『国の借金』問題について一言!

20150812_235623 (1)

『国の借金』
という言葉が蔓延してもうどのくらい経ったでしょうか…
おそらく20年ほどになるはずです。

『国民一人当たり〇〇万円の借金!』
だとか
『ハイパーインフレーションになってしまう!』
だとか
『いつか日本国債が暴落し、金利が高騰する!』

なんて言われ始めて久しいですが、これらはちゃんと勉強すれば全て間違いだということが分かります。

第一に、『国の借金』とは正確に言えば『日本政府の負債』であり、その貸し手は、元を辿れば日本国内の企業や個人、つまり私たちです。
要するに、国民一人あたり〇〇万円の『借金』ではなく、逆に『債権』であるはずなのです。

因みに本当の意味での『国の借金』、つまり日本全体の対外負債(外国から借りているお金)は約500兆円ですが、対外債権(外国に貸しているお金)は820兆円以上あり、日本は差し引き320兆円以上の対外純資産を持つ言わば『世界一の金持ち国家』です。

また、各種メディアは借金、つまり負債がまるでどこかに消えて無くなるかのような報道をすることが多いですがそんなことはあり得ません。
政府が国債を発行することで税収の不足を補う結果として得た通貨は、回りまわって誰かの『所得』になったり、個人の貯蓄や企業の『内部留保』に回ったりしています。
その証拠に、現在の国内企業の内部留保は320兆円以上にも達していて過去最大です。
麻生財務相がかつて『守銭奴』とまで称して企業の投資を促し、デフレに一石を投じようとした背景がここにあります。

IMG_1251

先日お会いしたときにその辺りのことを“柔らかく”お聞きしようと企んでいましたが、時間がなくて叶いませんでした…
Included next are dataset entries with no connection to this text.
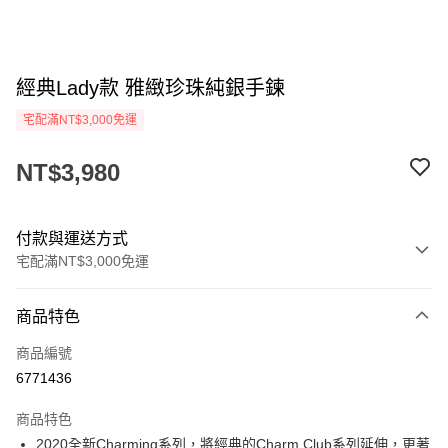
經典Lady款 雅緻珍珠純銀手鍊
宅配滿NT$3,000免運
NT$3,980
付款與運送方式
宅配滿NT$3,000免運
付款方式
商品特色
信用卡一次付款
商品編號
Apple Pay
6771436
悠遊付
商品特色
ATM付款
2020全新Charming系列，將經典的Charm Club系列延伸，更著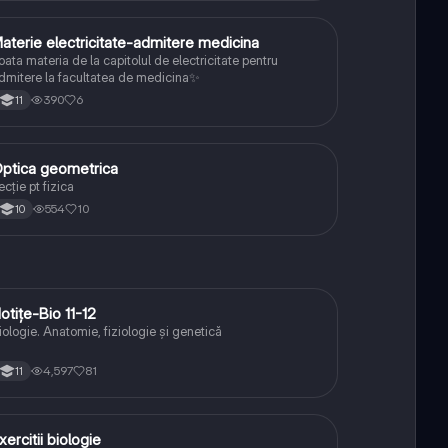
aterie electricitate-admitere medicina
Fizică
oata materia de la capitolul de electricitate pentru
dmitere la facultatea de medicina✨
390
6
11
ptica geometrica
Fizică
ecție pt fizica
554
10
10
otițe-Bio 11-12
Biologie
iologie. Anatomie, fiziologie și genetică
4,597
81
11
xercitii biologie
Biologie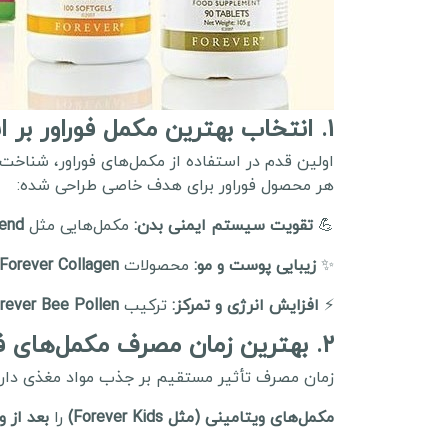
۱. انتخاب بهترین مکمل فوراور بر اساس نیاز بدن
اولین قدم در استفاده از مکمل‌های فوراور، شناخت
هر محصول فوراور برای هدف خاصی طراحی شده:
💪
تقویت سیستم ایمنی بدن:
مکمل‌هایی مثل
end
✨
زیبایی پوست و مو:
محصولات
Forever Collagen
⚡
افزایش انرژی و تمرکز:
ترکیب
rever Bee Pollen
۲. بهترین زمان مصرف مکمل‌های فوراور
زمان مصرف تأثیر مستقیم بر جذب مواد مغذی دارد
مکمل‌های ویتامینی (مثل Forever Kids)
را
بعد از 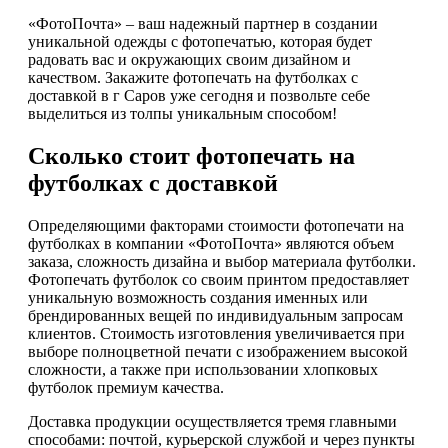
«ФотоПочта» – ваш надежный партнер в создании
уникальной одежды с фотопечатью, которая будет
радовать вас и окружающих своим дизайном и
качеством. Закажите фотопечать на футболках с
доставкой в г Саров уже сегодня и позвольте себе
выделиться из толпы уникальным способом!
Сколько стоит фотопечать на
футболках с доставкой
Определяющими факторами стоимости фотопечати на
футболках в компании «ФотоПочта» являются объем
заказа, сложность дизайна и выбор материала футболки.
Фотопечать футболок со своим принтом предоставляет
уникальную возможность создания именных или
брендированных вещей по индивидуальным запросам
клиентов. Стоимость изготовления увеличивается при
выборе полноцветной печати с изображением высокой
сложности, а также при использовании хлопковых
футболок премиум качества.
Доставка продукции осуществляется тремя главными
способами: почтой, курьерской службой и через пункты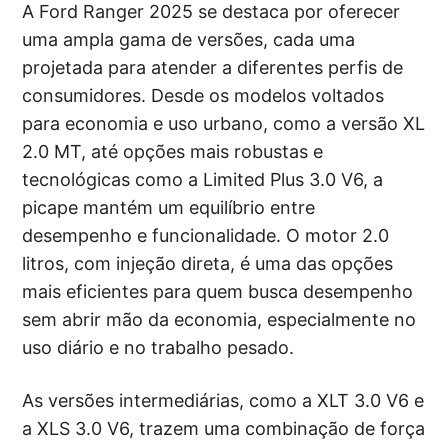
A Ford Ranger 2025 se destaca por oferecer
uma ampla gama de versões, cada uma
projetada para atender a diferentes perfis de
consumidores. Desde os modelos voltados
para economia e uso urbano, como a versão XL
2.0 MT, até opções mais robustas e
tecnológicas como a Limited Plus 3.0 V6, a
picape mantém um equilíbrio entre
desempenho e funcionalidade. O motor 2.0
litros, com injeção direta, é uma das opções
mais eficientes para quem busca desempenho
sem abrir mão da economia, especialmente no
uso diário e no trabalho pesado.
As versões intermediárias, como a XLT 3.0 V6 e
a XLS 3.0 V6, trazem uma combinação de força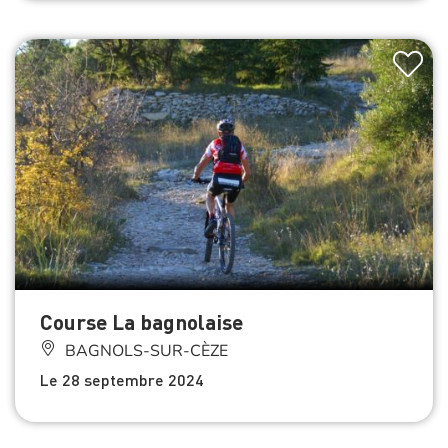
Course La bagnolaise
BAGNOLS-SUR-CÈZE
Le 28 septembre 2024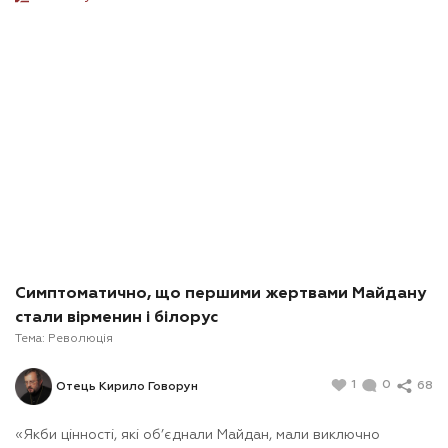
Симптоматично, що першими жертвами Майдану
стали вірменин і білорус
Тема:
Революція
1
0
68
Отець Кирило Говорун
«Якби цінності, які об’єднали Майдан, мали виключно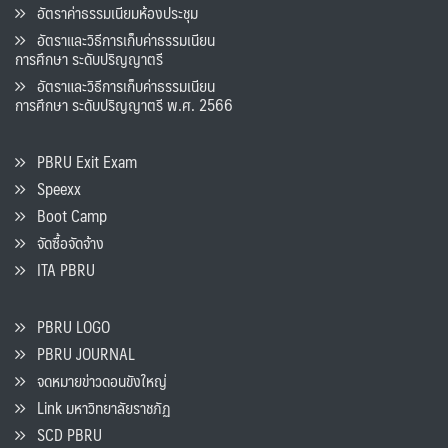
อัตราค่าธรรมเนียมห้องประชุม
อัตราและวิธีการเก็บค่าธรรมเนียน
การศึกษา ระดับปริญญาตรี
อัตราและวิธีการเก็บค่าธรรมเนียน
การศึกษา ระดับปริญญาตรี พ.ศ. 2566
PBRU Exit Exam
Speexx
Boot Camp
จัดซื้อจัดจ้าง
ITA PBRU
PBRU LOGO
PBRU JOURNAL
จดหมายข่าวดอนขังใหญ่
Link มหาวิทยาลัยราชภัฏ
SCD PBRU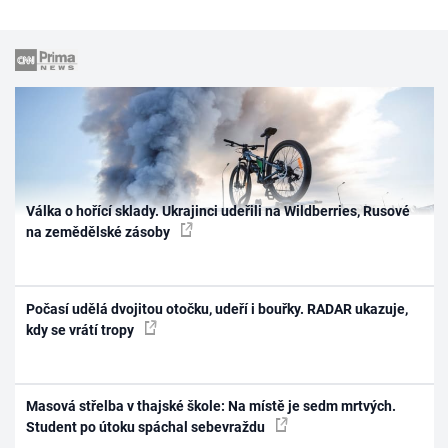
Válka o hořící sklady. Ukrajinci udeřili na Wildberries, Rusové
na zemědělské zásoby
Počasí udělá dvojitou otočku, udeří i bouřky. RADAR ukazuje,
kdy se vrátí tropy
Masová střelba v thajské škole: Na místě je sedm mrtvých.
Student po útoku spáchal sebevraždu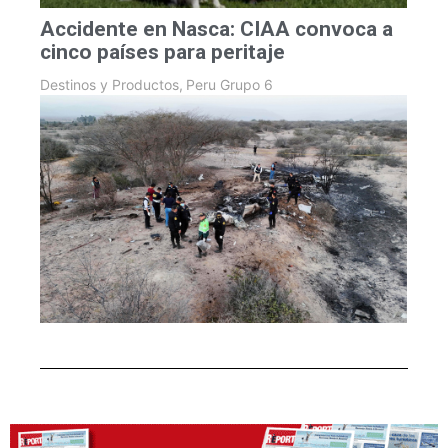
Accidente en Nasca: CIAA convoca a
cinco países para peritaje
Destinos y Productos
,
Peru Grupo 6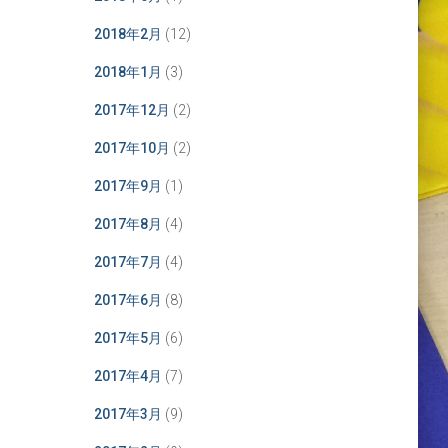
2018年2月
(12)
2018年1月
(3)
2017年12月
(2)
2017年10月
(2)
2017年9月
(1)
2017年8月
(4)
2017年7月
(4)
2017年6月
(8)
2017年5月
(6)
2017年4月
(7)
2017年3月
(9)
第二に、日本の国債は全て『自国通貨建て』、つまり日本政府の子会社である日本銀行(株式の55%は政府が保有)が 国債を買い取ることで 通貨を自ら発行できるのに、政府がデフォルト(債務不履行)に追い込まれることはあり得ないということです。

昨今世間を騒がせたギリシャについては、債務がユーロ(共通通貨)建てであり、自ら通貨を発行することができないという絶対的な事由があってデフォルトの可能性が浮上した訳です。

第三に、ハイパーインフレーションとは『年間の物価上昇率が13,000%以上になる状態』のことを言います。

果たしてそんなことが長らくデフレから逃れられない日本であり得るでしょうか。
答えはノーです。

物価の上昇は、単に通貨の発行量だけに起因するのではなく、当たり前のことですが『需要と供給能力のバランス』によって引き起こされます。
戦後、国内の供給能力が圧倒的に不足している状況下ですら、インフレ率は500%ほどだったのです。

この様に、『言葉の定義』や『何故そうなるのか?』をちゃんと勉強すれば自ずと真実が見えてきます。
マスコミが発表することを鵜呑みにする前に、まずは自らが当事者意識を持って考える癖付けが大切です。

と、何だか偉そうな感じになってしまいましたが、私もまだまだ世間知らずの未熟者。

『人生は、膿むには長く
学ぶにはあまりに短い』
とは良く言ったものです。

学び多き青年会議所での毎日に感謝。